## [Source material]

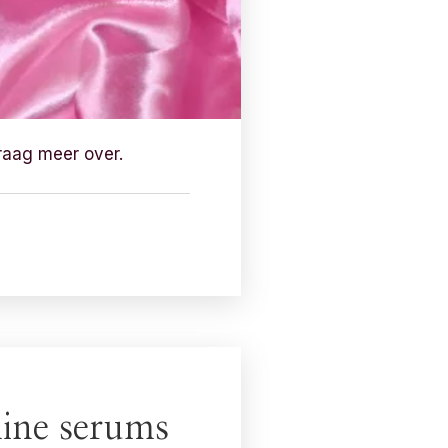
graag meer over.
ine serums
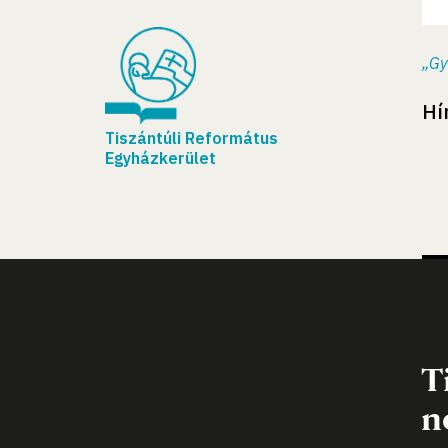
„Gy
Hí
Tiszántúli Református
Egyházkerület
T
n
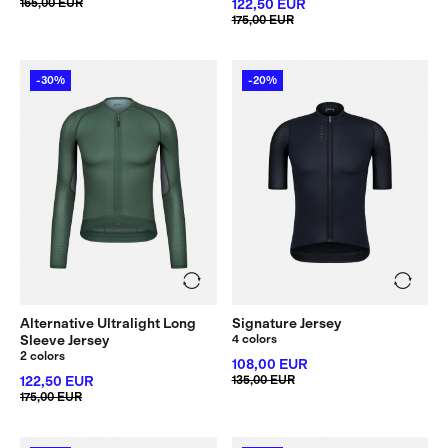
165,00 EUR
122,50 EUR
175,00 EUR
-30%
-20%
Alternative Ultralight Long
Signature Jersey
Sleeve Jersey
4 colors
2 colors
108,00 EUR
122,50 EUR
135,00 EUR
175,00 EUR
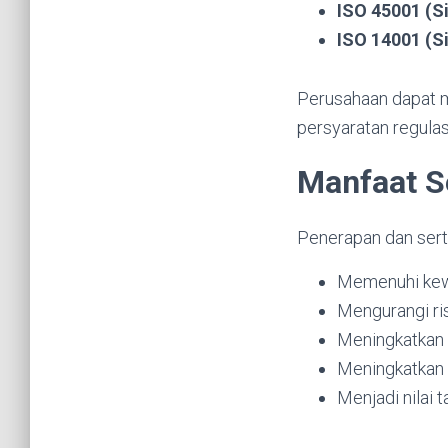
ISO 45001 (S
ISO 14001 (
Perusahaan dapat me
persyaratan regulas
Manfaat S
Penerapan dan serti
Memenuhi kew
Mengurangi ris
Meningkatkan e
Meningkatkan c
Menjadi nilai 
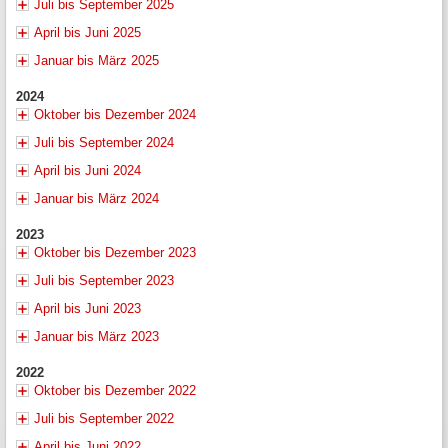
Juli bis September 2025
April bis Juni 2025
Januar bis März 2025
2024
Oktober bis Dezember 2024
Juli bis September 2024
April bis Juni 2024
Januar bis März 2024
2023
Oktober bis Dezember 2023
Juli bis September 2023
April bis Juni 2023
Januar bis März 2023
2022
Oktober bis Dezember 2022
Juli bis September 2022
April bis Juni 2022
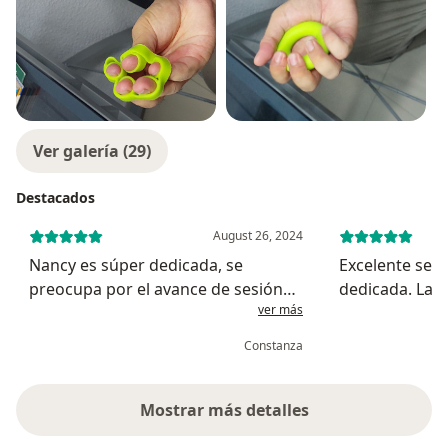
Ver galería (29)
Destacados
August 26, 2024
Nancy es súper dedicada, se
Excelente serv
preocupa por el avance de sesión
dedicada. La 
ver más
en sesión y siempre da
amigable, exc
recomendaciones útiles para
tiene todos su
Constanza
mejorar y aplicar fuera de las
trabajo en per
sesiones.
Recomendada
Mostrar más detalles
sobre la experiencia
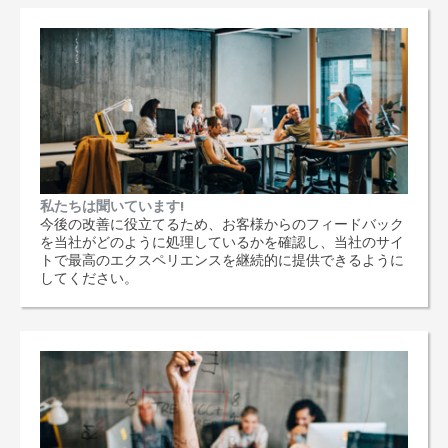
私たちは聞いています!
今後の改善に役立てるため、お客様からのフィードバック
を当社がどのように処理しているかを確認し、当社のサイ
トで最高のエクスペリエンスを継続的に提供できるように
してください。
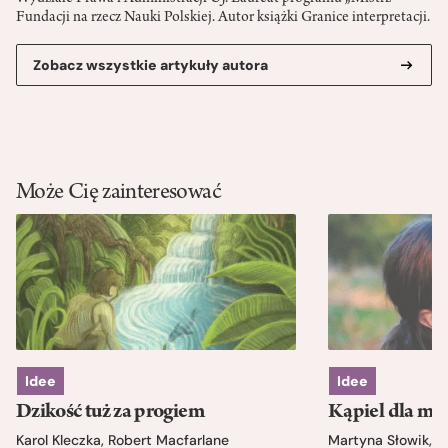
Fundacji na rzecz Nauki Polskiej. Autor książki Granice interpretacji.
Zobacz wszystkie artykuły autora
Może Cię zainteresować
Idee
Idee
Dzikość tuż za progiem
Kąpiel dla mó
Karol Kleczka
,
Robert Macfarlane
Martyna Słowik
,
J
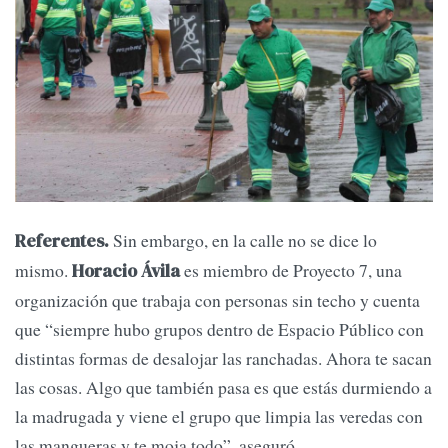
Sin embargo, en la calle no se dice lo
Referentes.
mismo.
es miembro de Proyecto 7, una
Horacio Ávila
organización que trabaja con personas sin techo y cuenta
que “siempre hubo grupos dentro de Espacio Público con
distintas formas de desalojar las ranchadas. Ahora te sacan
las cosas. Algo que también pasa es que estás durmiendo a
la madrugada y viene el grupo que limpia las veredas con
las mangueras y te moja todo”, aseguró.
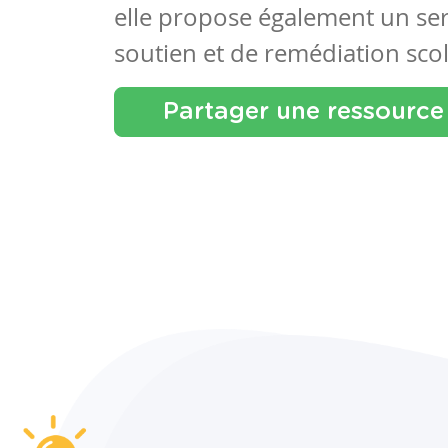
elle propose également un se
soutien et de remédiation scol
Partager une ressource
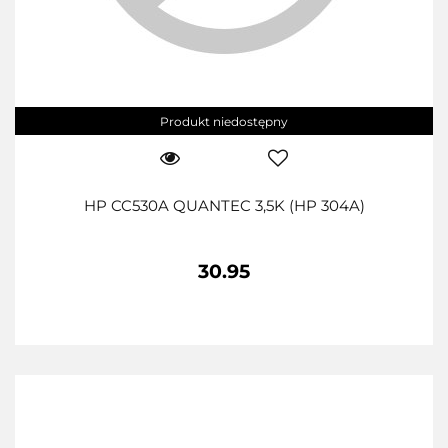
Produkt niedostępny
HP CC530A QUANTEC 3,5K (HP 304A)
30.95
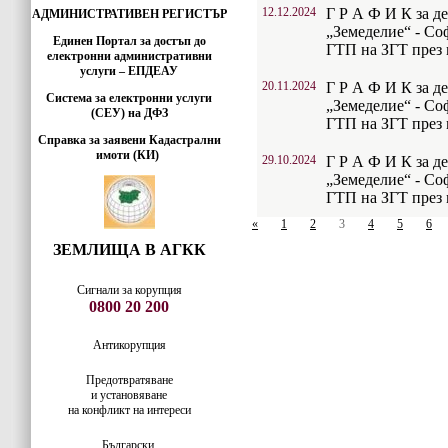
12.12.2024
Г Р А Ф И К за д
АДМИНИСТРАТИВЕН РЕГИСТЪР
„Земеделие“ - Со
Единен Портал за достъп до
ГТП на ЗГТ през м
електронни административни
услуги – ЕПДЕАУ
20.11.2024
Г Р А Ф И К за д
Система за електронни услуги
„Земеделие“ - Со
(СЕУ) на ДФЗ
ГТП на ЗГТ през м
Справка за заявени Кадастрални
имоти (КИ)
29.10.2024
Г Р А Ф И К за д
„Земеделие“ - Со
ГТП на ЗГТ през м
«
1
2
3
4
5
6
ЗЕМЛИЩА В АГКК
Сигнали за корупция
0800 20 200
Антикорупция
Предотвратяване
и установяване
на конфликт на интереси
Български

## [Task statement]
For each record above, write it out exactly and omit any picture.

## [Task response]
graag meer over.
ine serums
„Gy
Hí
Tiszántúli Református
Egyházkerület
T
n
165,00 EUR
122,50 EUR
175,00 EUR
-30%
-20%
Alternative Ultralight Long
Signature Jersey
Sleeve Jersey
4 colors
2 colors
108,00 EUR
122,50 EUR
135,00 EUR
175,00 EUR
ISO 45001 (S
ISO 14001 (
Perusahaan dapat me
persyaratan regulas
Manfaat S
Penerapan dan serti
Memenuhi kew
Mengurangi ris
Meningkatkan e
Meningkatkan c
Menjadi nilai 
Juli bis September 2025
April bis Juni 2025
Januar bis März 2025
2024
Oktober bis Dezember 2024
Juli bis September 2024
April bis Juni 2024
Januar bis März 2024
2023
Oktober bis Dezember 2023
Juli bis September 2023
April bis Juni 2023
Januar bis März 2023
2022
Oktober bis Dezember 2022
Juli bis September 2022
April bis Juni 2022
Ver galería (29)
Destacados
August 26, 2024
Nancy es súper dedicada, se
Excelente serv
preocupa por el avance de sesión
dedicada. La 
ver más
en sesión y siempre da
amigable, exc
recomendaciones útiles para
tiene todos su
Constanza
mejorar y aplicar fuera de las
trabajo en per
sesiones.
Recomendada
Mostrar más detalles
sobre la experiencia
私たちは聞いています!
今後の改善に役立てるため、お客様からのフィードバック
を当社がどのように処理しているかを確認し、当社のサイ
トで最高のエクスペリエンスを継続的に提供できるように
してください。
Fundacji na rzecz Nauki Polskiej. Autor książki Granice interpretacji.
Zobacz wszystkie artykuły autora
Może Cię zainteresować
Idee
Idee
Dzikość tuż za progiem
Kąpiel dla mó
Karol Kleczka
,
Robert Macfarlane
Martyna Słowik
,
J
Sin embargo, en la calle no se dice lo
Referentes.
mismo.
es miembro de Proyecto 7, una
Horacio Ávila
organización que trabaja con personas sin techo y cuenta
que “siempre hubo grupos dentro de Espacio Público con
distintas formas de desalojar las ranchadas. Ahora te sacan
las cosas. Algo que también pasa es que estás durmiendo a
la madrugada y viene el grupo que limpia las veredas con
las mangueras y te moja todo”, aseguró.
elle propose également un se
soutien et de remédiation scol
Partager une ressource
Produkt niedostępny
HP CC530A QUANTEC 3,5K (HP 304A)
30.95
12.12.2024
Г Р А Ф И К за д
АДМИНИСТРАТИВЕН РЕГИСТЪР
„Земеделие“ - Со
Единен Портал за достъп до
ГТП на ЗГТ през м
електронни административни
услуги – ЕПДЕАУ
20.11.2024
Г Р А Ф И К за д
Система за електронни услуги
„Земеделие“ - Со
(СЕУ) на ДФЗ
ГТП на ЗГТ през м
Справка за заявени Кадастрални
имоти (КИ)
29.10.2024
Г Р А Ф И К за д
„Земеделие“ - Со
ГТП на ЗГТ през м
«
1
2
3
4
5
6
ЗЕМЛИЩА В АГКК
Сигнали за корупция
0800 20 200
Антикорупция
Предотвратяване
и установяване
на конфликт на интереси
Български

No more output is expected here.